Based on the thread over at "du" equivalent on an annex? I decided to finally write a du like utility for git-annex. A 0.01 version is up over at http://git-annex.mysteryvortex.com/git-annex-utils.html. It works, but I intend to make it smarter about handling git repos and annexed files, as well as adding more of the options available in the standard du utility.
Currently it will tally up the sizes of links that look like they are annexed files. I plan to make it actually interact with git and git-annex to verify the files are annexed and enable options like tallying files only from specific remotes, only missing files, not double counting files which are annexed multiple times but stored only once, etc...
I'll have time to work on this on the weekends, and plan to get my git repo up soon. After gadu is mostly complete I might work on some other tools.
Releases are signed with a PGP key with fingerprint 5E1A 65D7 D5E9 56F1 C239 43DF C6C8 9A0B 6003 8953 (available on the website)
I fixed some bugs that gave the wrong answer occasionally, and made gadu much smarter now.
It now searches for the .git dir an makes sure the git-annex links are well formed before counting them. I also added a few more du like options.
Have downloaded v0.02 and experimented a bit, and it seems to work nicely. A couple of things, though:
du
(1) from GNU coreutils uses 1024kB as default. AFAIK 512 byte blocks is an old way of measuring sizes from the really ancient UNIX days. Traditionally correct, maybe, but not very useful these days..
" as default?du
(1) from GNU coreutils uses-h
for this, but that option is already used for--help
. And that's OK, I think-h
should be reserved for that purpose. IMHO using-h
as a synonym for--human-readable
was a bad choice by coreutils, but it's too late to change that now.Is there any Git repository available for git-annex-utils somewhere? That's my preferred way of getting updates and follow the development.
Anyway, thanks.
du will take up to yottabytes for the --block-size option. I had been fudging the sizes with a size_t thinking 16 exabytes was plenty big enough for now, but since I was implementing --block-size I went ahead and converted everything to use the GNU MP. So libgmp is now a dependency.
--human-readable probably doesn't have exactly the same output, but I think it is good enough. I tried to make the options work mostly the same as du from core-utils. Let me know if you find other discrepancies.
I'll see about making the git tree available soon, but it may have to wait until next weekend. I may also look into a forum for the website, or a mailing list.
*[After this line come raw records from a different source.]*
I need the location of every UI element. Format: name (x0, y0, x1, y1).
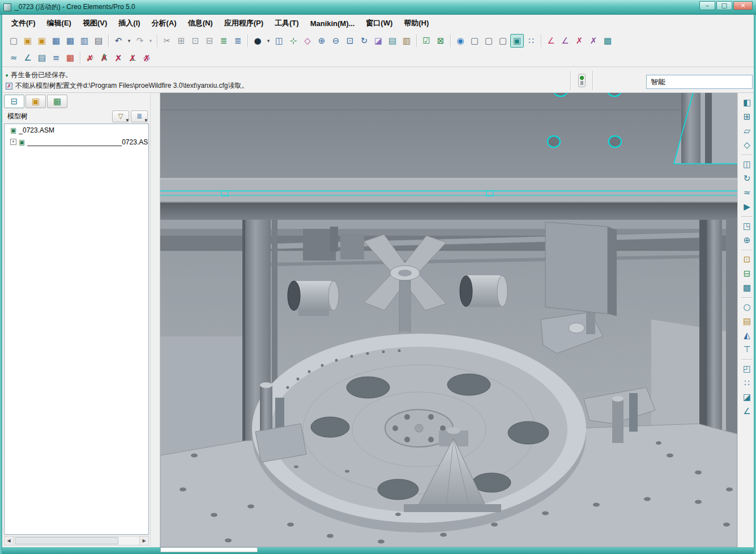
3d-model-viewport[interactable] (160, 93, 737, 547)
measure-icon[interactable]: ∠ (21, 52, 35, 65)
zoom-in-icon[interactable]: ⊕ (315, 34, 328, 48)
orient-mode-icon[interactable]: ◇ (301, 34, 314, 48)
refit-icon[interactable]: ⊡ (343, 34, 357, 48)
window-3-icon[interactable]: ▢ (496, 34, 510, 48)
measure-tool-icon[interactable]: ◰ (740, 363, 754, 376)
highlighted-plate-band[interactable] (160, 178, 737, 202)
menu-item-insert[interactable]: 插入(I) (113, 16, 146, 31)
undo-menu-icon[interactable]: ▾ (126, 34, 133, 48)
tree-show-menu[interactable]: ▽▾ (112, 110, 129, 122)
analysis-display-icon[interactable]: ≈ (7, 52, 20, 65)
annotation-display-toggle[interactable]: ◇✗ (140, 52, 153, 65)
selection-filter-combo[interactable]: 智能 (646, 75, 753, 89)
paste-icon[interactable]: ⊡ (189, 34, 202, 48)
display-settings-icon[interactable]: ≡ (49, 52, 63, 65)
saved-analysis-icon[interactable]: ▤ (35, 52, 49, 65)
tree-row-root-assembly[interactable]: ▣ _0723.ASM (5, 124, 148, 136)
menu-item-info[interactable]: 信息(N) (182, 16, 219, 31)
layers-icon[interactable]: ▥ (400, 34, 413, 48)
redo-menu-icon[interactable]: ▾ (147, 34, 154, 48)
spin-center-icon[interactable]: ⊹ (287, 34, 300, 48)
tee-display-icon[interactable]: ⊤ (740, 343, 754, 356)
open-file-icon[interactable]: ▣ (21, 34, 35, 48)
tree-horizontal-scrollbar[interactable]: ◀ ▶ (4, 536, 149, 546)
paste-special-icon[interactable]: ⊟ (203, 34, 216, 48)
tab-folder-browser[interactable]: ▣ (25, 95, 46, 108)
scroll-thumb[interactable] (15, 537, 118, 544)
regenerate-manager-icon[interactable]: ≣ (231, 34, 245, 48)
component-display-icon[interactable]: ∷ (524, 34, 538, 48)
saved-view-list-icon[interactable]: ◫ (272, 34, 286, 48)
undo-icon[interactable]: ↶ (112, 34, 125, 48)
csys-display-toggle[interactable]: ⊥✗ (126, 52, 139, 65)
window-fit-icon[interactable]: ◳ (740, 220, 754, 233)
print-icon[interactable]: ▤ (92, 34, 105, 48)
active-window-icon[interactable]: ▣ (510, 34, 524, 48)
verify-check-2-icon[interactable]: ⊠ (434, 34, 447, 48)
sketcher-diag-corner-icon[interactable]: ∠ (544, 34, 558, 48)
viewport-canvas[interactable] (160, 93, 737, 547)
minimize-button[interactable]: – (699, 1, 715, 10)
view-normal-icon[interactable]: ◫ (740, 158, 754, 171)
shading-style-icon[interactable]: ● (251, 34, 264, 48)
menu-item-file[interactable]: 文件(F) (6, 16, 41, 31)
shading-menu-icon[interactable]: ▾ (265, 34, 272, 48)
datum-plane-display-toggle[interactable]: ▱✗ (83, 52, 97, 65)
scroll-right-arrow[interactable]: ▶ (139, 536, 148, 545)
save-as-icon[interactable]: ▦ (63, 34, 77, 48)
analysis-tool-icon[interactable]: ∠ (740, 405, 754, 418)
note-display-icon[interactable]: ▤ (740, 315, 754, 328)
annotations-icon[interactable]: ◪ (371, 34, 385, 48)
publish-geometry-icon[interactable]: ⊟ (740, 267, 754, 280)
copy-geometry-icon[interactable]: ⊡ (740, 253, 754, 266)
tab-favorites[interactable]: ▦ (47, 95, 67, 108)
regenerate-icon[interactable]: ≣ (217, 34, 230, 48)
select-items-icon[interactable]: ◧ (740, 96, 754, 109)
section-tool-icon[interactable]: ◪ (740, 391, 754, 404)
hole-display-icon[interactable]: ○ (740, 301, 754, 314)
menu-item-view[interactable]: 视图(V) (77, 16, 113, 31)
curve-display-icon[interactable]: ≈ (740, 186, 754, 199)
menu-item-manikin[interactable]: Manikin(M)... (305, 17, 361, 30)
new-file-icon[interactable]: ▢ (7, 34, 20, 48)
appearance-gallery-icon[interactable]: ▦ (63, 52, 77, 65)
cut-icon[interactable]: ✂ (160, 34, 174, 48)
close-button[interactable]: × (733, 1, 753, 10)
sketcher-diag-open-ends-icon[interactable]: ✗ (573, 34, 586, 48)
user-status-icon[interactable]: ◉ (454, 34, 467, 48)
window-2-icon[interactable]: ▢ (482, 34, 496, 48)
sketcher-diag-overlap-icon[interactable]: ✗ (587, 34, 600, 48)
datum-axis-display-toggle[interactable]: A✗ (97, 52, 111, 65)
tab-model-tree[interactable]: ⊟ (4, 95, 24, 108)
cross-beam[interactable] (160, 202, 737, 220)
triangle-display-icon[interactable]: ◭ (740, 329, 754, 342)
menu-item-applications[interactable]: 应用程序(P) (219, 16, 269, 31)
top-plate-structure[interactable] (160, 93, 737, 178)
backup-icon[interactable]: ▥ (78, 34, 91, 48)
menu-item-window[interactable]: 窗口(W) (360, 16, 398, 31)
spin-view-icon[interactable]: ↻ (740, 172, 754, 185)
pattern-tool-icon[interactable]: ∷ (740, 377, 754, 390)
open-session-icon[interactable]: ▣ (35, 34, 49, 48)
panel-sash[interactable] (150, 93, 160, 547)
zoom-out-icon[interactable]: ⊖ (329, 34, 343, 48)
copy-icon[interactable]: ⊞ (174, 34, 188, 48)
next-view-icon[interactable]: ▶ (740, 201, 754, 214)
appearance-edit-icon[interactable]: ▩ (740, 282, 754, 295)
expand-icon[interactable]: + (10, 139, 16, 145)
layer-tree-icon[interactable]: ⊕ (740, 234, 754, 247)
maximize-button[interactable]: □ (716, 1, 732, 10)
menu-item-tools[interactable]: 工具(T) (269, 16, 305, 31)
reorient-icon[interactable]: ↻ (357, 34, 371, 48)
grid-snap-icon[interactable]: ⊞ (740, 110, 754, 123)
menu-item-edit[interactable]: 编辑(E) (41, 16, 77, 31)
tree-settings-menu[interactable]: ≣▾ (131, 110, 148, 122)
title-bar[interactable]: _0723 (活动的) - Creo Elements/Pro 5.0 –□× (0, 0, 756, 15)
window-1-icon[interactable]: ▢ (468, 34, 481, 48)
verify-check-1-icon[interactable]: ☑ (420, 34, 433, 48)
accuracy-display-icon[interactable]: ▩ (601, 34, 614, 48)
tree-row-sub-assembly[interactable]: + ▣ _________________________0723.ASM (5, 136, 148, 148)
menu-item-analysis[interactable]: 分析(A) (146, 16, 182, 31)
tag-display-icon[interactable]: ◇ (740, 139, 754, 152)
sketcher-diag-tangency-icon[interactable]: ∠ (558, 34, 572, 48)
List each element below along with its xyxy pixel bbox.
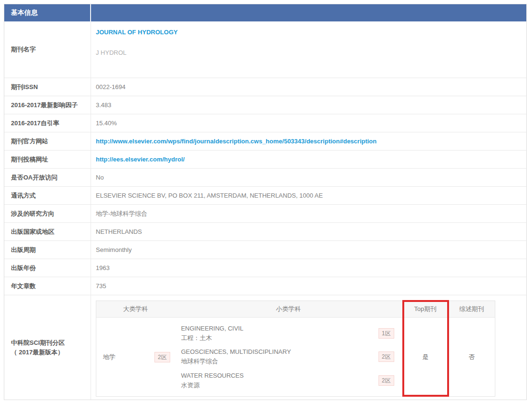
row-label: 期刊名字 [4,21,91,78]
table-header-title: 基本信息 [4,4,91,21]
minor-discipline-row: GEOSCIENCES, MULTIDISCIPLINARY 地球科学综合 2区 [181,347,394,366]
row-value: http://www.elsevier.com/wps/find/journal… [91,132,526,150]
submission-website-link[interactable]: http://ees.elsevier.com/hydrol/ [96,156,184,163]
row-value: 15.40% [91,114,526,132]
partition-subtable-header: 大类学科 小类学科 Top期刊 综述期刊 [96,301,495,318]
column-header-major-discipline: 大类学科 [96,301,175,317]
table-header: 基本信息 [4,4,526,21]
table-row-oa-access: 是否OA开放访问 No [4,169,526,187]
row-value: 地学-地球科学综合 [91,205,526,222]
row-label: 涉及的研究方向 [4,205,91,222]
row-label: 2016-2017最新影响因子 [4,96,91,114]
minor-discipline-zh: 水资源 [181,381,244,390]
minor-tier-badge: 1区 [379,328,394,339]
major-discipline-cell: 地学 2区 [96,318,175,396]
column-header-minor-discipline: 小类学科 [175,301,402,317]
row-label: 年文章数 [4,277,91,295]
major-discipline-name: 地学 [103,353,115,361]
row-label: 出版周期 [4,241,91,259]
column-header-review-journal: 综述期刊 [449,301,495,317]
major-tier-badge: 2区 [154,352,170,362]
table-row-issn: 期刊ISSN 0022-1694 [4,78,526,96]
row-label: 期刊投稿网址 [4,150,91,168]
review-journal-cell: 否 [449,318,495,396]
row-label: 中科院SCI期刊分区 （ 2017最新版本） [4,295,91,400]
minor-tier-badge: 2区 [379,351,394,362]
minor-discipline-text: GEOSCIENCES, MULTIDISCIPLINARY 地球科学综合 [181,347,291,366]
row-label: 期刊ISSN [4,78,91,96]
top-journal-cell: 是 [402,318,449,396]
partition-label-line1: 中科院SCI期刊分区 [11,338,91,348]
partition-subtable: 大类学科 小类学科 Top期刊 综述期刊 地学 2区 ENGINEERING, … [96,301,495,397]
minor-discipline-en: ENGINEERING, CIVIL [181,324,244,333]
minor-tier-badge: 2区 [379,375,394,386]
journal-name-link[interactable]: JOURNAL OF HYDROLOGY [96,29,178,36]
partition-subtable-body: 地学 2区 ENGINEERING, CIVIL 工程：土木 1区 [96,318,495,396]
row-value: 3.483 [91,96,526,114]
row-label: 2016-2017自引率 [4,114,91,132]
row-value: 大类学科 小类学科 Top期刊 综述期刊 地学 2区 ENGINEERING, … [91,295,526,400]
minor-discipline-row: WATER RESOURCES 水资源 2区 [181,371,394,390]
table-row-country: 出版国家或地区 NETHERLANDS [4,223,526,241]
table-row-research-field: 涉及的研究方向 地学-地球科学综合 [4,205,526,223]
column-header-top-journal: Top期刊 [402,301,449,317]
row-value: 0022-1694 [91,78,526,96]
row-value: http://ees.elsevier.com/hydrol/ [91,150,526,168]
minor-disciplines-cell: ENGINEERING, CIVIL 工程：土木 1区 GEOSCIENCES,… [175,318,402,396]
table-row-articles-per-year: 年文章数 735 [4,277,526,295]
journal-abbreviation: J HYDROL [96,49,126,56]
journal-info-table: 基本信息 期刊名字 JOURNAL OF HYDROLOGY J HYDROL … [4,4,527,400]
minor-discipline-en: WATER RESOURCES [181,371,244,381]
table-row-self-citation-rate: 2016-2017自引率 15.40% [4,114,526,132]
minor-discipline-en: GEOSCIENCES, MULTIDISCIPLINARY [181,347,291,357]
row-value: JOURNAL OF HYDROLOGY J HYDROL [91,21,526,78]
table-row-first-year: 出版年份 1963 [4,259,526,277]
minor-discipline-zh: 工程：土木 [181,333,244,343]
row-label: 通讯方式 [4,187,91,204]
official-website-link[interactable]: http://www.elsevier.com/wps/find/journal… [96,138,377,145]
row-label: 出版年份 [4,259,91,277]
table-row-journal-name: 期刊名字 JOURNAL OF HYDROLOGY J HYDROL [4,21,526,78]
table-row-impact-factor: 2016-2017最新影响因子 3.483 [4,96,526,114]
row-value: No [91,169,526,186]
row-value: 1963 [91,259,526,277]
row-label: 是否OA开放访问 [4,169,91,186]
minor-discipline-text: ENGINEERING, CIVIL 工程：土木 [181,324,244,343]
minor-discipline-row: ENGINEERING, CIVIL 工程：土木 1区 [181,324,394,343]
minor-discipline-text: WATER RESOURCES 水资源 [181,371,244,390]
minor-discipline-zh: 地球科学综合 [181,357,291,366]
table-row-cas-partition: 中科院SCI期刊分区 （ 2017最新版本） 大类学科 小类学科 Top期刊 综… [4,295,526,400]
table-header-spacer [91,4,526,21]
row-label: 出版国家或地区 [4,223,91,241]
table-row-frequency: 出版周期 Semimonthly [4,241,526,259]
row-value: Semimonthly [91,241,526,259]
table-row-contact: 通讯方式 ELSEVIER SCIENCE BV, PO BOX 211, AM… [4,187,526,205]
table-row-submission-website: 期刊投稿网址 http://ees.elsevier.com/hydrol/ [4,150,526,169]
partition-label-line2: （ 2017最新版本） [11,348,91,357]
row-label: 期刊官方网站 [4,132,91,150]
table-row-official-website: 期刊官方网站 http://www.elsevier.com/wps/find/… [4,132,526,150]
row-value: NETHERLANDS [91,223,526,241]
row-value: 735 [91,277,526,295]
row-value: ELSEVIER SCIENCE BV, PO BOX 211, AMSTERD… [91,187,526,204]
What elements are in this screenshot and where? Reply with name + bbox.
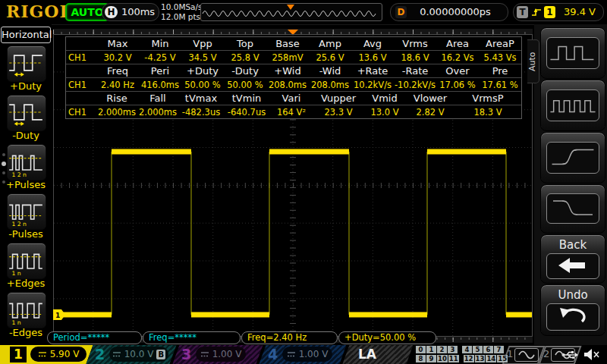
measurement-value-cell: 416.0ms bbox=[139, 80, 181, 90]
measure-slot-freq-ch2[interactable]: Freq=***** bbox=[143, 331, 241, 344]
ch2-number[interactable]: 2 bbox=[95, 346, 105, 362]
digital-channel-badge: 2 bbox=[437, 346, 447, 353]
measure-slot-period[interactable]: Period=***** bbox=[47, 331, 142, 344]
menu-item-minus-duty[interactable] bbox=[7, 95, 46, 131]
menu-page-dot bbox=[2, 180, 5, 184]
measurement-value-cell: 25.8 V bbox=[224, 52, 266, 63]
measure-slot-freq-ch1[interactable]: Freq=2.40 Hz bbox=[241, 331, 338, 344]
measurement-header-cell: Peri bbox=[139, 65, 181, 77]
measurement-table: MaxMinVppTopBaseAmpAvgVrmsAreaAreaP CH13… bbox=[65, 36, 522, 119]
back-label: Back bbox=[541, 238, 605, 252]
digital-channel-badge: 7 bbox=[494, 346, 504, 353]
menu-item-plus-edges[interactable]: 1 n bbox=[7, 243, 46, 279]
measurement-value-cell: 258mV bbox=[266, 52, 309, 63]
horizontal-timebase-box[interactable]: H 100ms bbox=[102, 3, 159, 21]
measurement-header-cell: Fall bbox=[137, 93, 178, 104]
ch2-coupling-dc-icon bbox=[112, 351, 121, 358]
svg-text:1: 1 bbox=[55, 312, 60, 319]
measurement-header-cell: Vmid bbox=[363, 93, 406, 104]
la-block[interactable] bbox=[342, 345, 413, 364]
measurement-header-cell: Freq bbox=[96, 65, 139, 77]
timebase-value: 100ms bbox=[121, 6, 156, 17]
trigger-level-value: 39.4 V bbox=[559, 6, 600, 17]
digital-channel-badge: 4 bbox=[462, 346, 472, 353]
measurement-value-cell: 13.6 V bbox=[351, 52, 394, 63]
ch3-number[interactable]: 3 bbox=[181, 346, 191, 362]
top-status-bar: RIGOL AUTO H 100ms 10.0MSa/s 12.0M pts D… bbox=[0, 0, 607, 25]
measurement-header-cell: Vpp bbox=[181, 38, 224, 49]
undo-arrow-icon bbox=[547, 304, 599, 328]
waveform-overview-thumbnail[interactable] bbox=[200, 3, 382, 21]
measurement-header-cell: tVmin bbox=[224, 93, 269, 104]
menu-item-minus-edges[interactable]: 1 n bbox=[7, 292, 46, 328]
measurement-header-cell: Min bbox=[139, 38, 181, 49]
digital-channel-badge: 10 bbox=[437, 355, 448, 362]
minus-edges-icon: 1 n bbox=[8, 293, 44, 326]
memory-depth: 12.0M pts bbox=[161, 12, 203, 22]
square-wave-4pulse-icon bbox=[547, 90, 599, 119]
measurement-value-cell: 10.2kV/s bbox=[351, 80, 394, 90]
measurement-value-cell: 16.2 Vs bbox=[436, 52, 479, 63]
digital-row-0-7: 01234567 bbox=[416, 346, 508, 354]
measurement-value-cell: 50.00 % bbox=[224, 80, 266, 90]
measurement-header-cell: +Rate bbox=[351, 65, 394, 77]
measurement-header-cell: +Wid bbox=[266, 65, 309, 77]
la-label[interactable]: LA bbox=[358, 347, 376, 362]
undo-label: Undo bbox=[541, 288, 605, 302]
menu-item-plus-pulses[interactable]: 1 2 n bbox=[7, 144, 46, 180]
measurement-value-cell: 208.0ms bbox=[309, 80, 351, 90]
measurement-value-cell: 5.43 Vs bbox=[479, 52, 521, 63]
sample-rate: 10.0MSa/s bbox=[161, 2, 203, 12]
measurement-value-cell: CH1 bbox=[66, 107, 96, 118]
measurement-header-cell: tVmax bbox=[178, 93, 224, 104]
measurement-value-cell: 164 V² bbox=[269, 107, 313, 118]
ch1-number[interactable]: 1 bbox=[10, 347, 27, 362]
source1-number: 1 bbox=[507, 348, 513, 359]
delay-label: D bbox=[395, 6, 407, 18]
measurement-header-cell: Amp bbox=[309, 38, 351, 49]
measure-slot-duty[interactable]: +Duty=50.00 % bbox=[338, 331, 436, 344]
measurement-value-cell: 17.06 % bbox=[436, 80, 479, 90]
measurement-header-cell: Top bbox=[224, 38, 266, 49]
menu-tab-auto[interactable]: Auto bbox=[527, 39, 539, 83]
measurement-value-cell: CH1 bbox=[66, 52, 96, 63]
ch1-scale[interactable]: 5.90 V bbox=[30, 347, 86, 362]
ch4-scale[interactable]: 1.00 V bbox=[282, 347, 332, 362]
measurement-value-cell: -10.2kV/s bbox=[394, 80, 436, 90]
thumbnail-trigger-marker[interactable] bbox=[287, 5, 294, 10]
measure-value-row-1: CH130.2 V-4.25 V34.5 V25.8 V258mV25.6 V1… bbox=[66, 51, 521, 64]
softkey-undo[interactable]: Undo bbox=[540, 284, 605, 336]
softkey-back[interactable]: Back bbox=[540, 234, 605, 284]
trigger-source-badge: 1 bbox=[544, 6, 555, 18]
softkey-square-4pulse[interactable] bbox=[540, 80, 605, 131]
menu-item-plus-duty[interactable] bbox=[7, 46, 46, 82]
measurement-value-cell: CH1 bbox=[66, 80, 96, 90]
ch2-scale[interactable]: 10.0 V B bbox=[109, 347, 168, 362]
menu-item-minus-pulses[interactable]: 1 2 n bbox=[7, 193, 46, 230]
measurement-header-cell: Area bbox=[436, 38, 479, 49]
digital-channel-badge: 11 bbox=[448, 355, 459, 362]
softkey-square-2pulse[interactable] bbox=[540, 27, 605, 79]
measurement-value-cell: 2.000ms bbox=[96, 107, 137, 118]
rigol-logo: RIGOL bbox=[6, 2, 72, 21]
measurement-header-cell: VrmsP bbox=[454, 93, 521, 104]
ch3-scale[interactable]: 1.00 V bbox=[196, 347, 246, 362]
speaker-muted-icon[interactable] bbox=[583, 348, 601, 361]
trigger-label: T bbox=[517, 6, 528, 18]
measurement-header-cell: Max bbox=[96, 38, 139, 49]
softkey-rising-ramp[interactable] bbox=[540, 132, 605, 184]
back-arrow-icon bbox=[547, 254, 599, 277]
measurement-header-cell: -Wid bbox=[309, 65, 351, 77]
menu-page-dot bbox=[2, 171, 5, 174]
horizontal-measure-menu: Horizontal +Duty -Duty 1 2 n bbox=[0, 24, 52, 345]
trigger-box[interactable]: T 1 39.4 V bbox=[513, 3, 604, 21]
measurement-value-cell: -482.3us bbox=[178, 107, 224, 118]
softkey-falling-ramp[interactable] bbox=[540, 184, 605, 234]
digital-channel-indicators[interactable]: 01234567 89101112131415 bbox=[416, 346, 508, 364]
source2-sine-icon bbox=[551, 348, 575, 362]
menu-page-dot-active bbox=[2, 162, 6, 166]
measure-value-row-2: CH12.40 Hz416.0ms50.00 %50.00 %208.0ms20… bbox=[66, 78, 521, 92]
measurement-value-cell: 18.3 V bbox=[454, 107, 521, 118]
ch4-number[interactable]: 4 bbox=[268, 346, 278, 362]
delay-box[interactable]: D 0.00000000ps bbox=[390, 3, 508, 21]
I pay attention to feedback
I'm not done with it yet, I want to add in some options to limit what gets counted.
For example: If you have two annexed files that contain the same content using the same backend, they will be stored only once in the .git/annex/objects directory but be counted twice by gadu.
I want to fix that, but I'll leave an option to keep that behavior if you want. I also want to add options to count or not count files that exist in a certain repo. It will be very easy to add options to only count files that you have or don't have locally as well.
Making it pay attention to environment variables that git and git-annex do would also be a good idea. (like GIT_DIR, etc...)
I'm open to good ideas that anybody has, unfortunately I can only work on it on the weekends for now.
Hi
gadu is a great util! The speed increase compared to "du -smL" will make it my fav. util for size calc!
ciao markus
sunny256, the git repo is now accessible at http://git.mysteryvortex.com
Markus, never used the -m option myself. I added it in git it'll be in the next tarball. (I plan to go through the du man page and add all appropriate options soon)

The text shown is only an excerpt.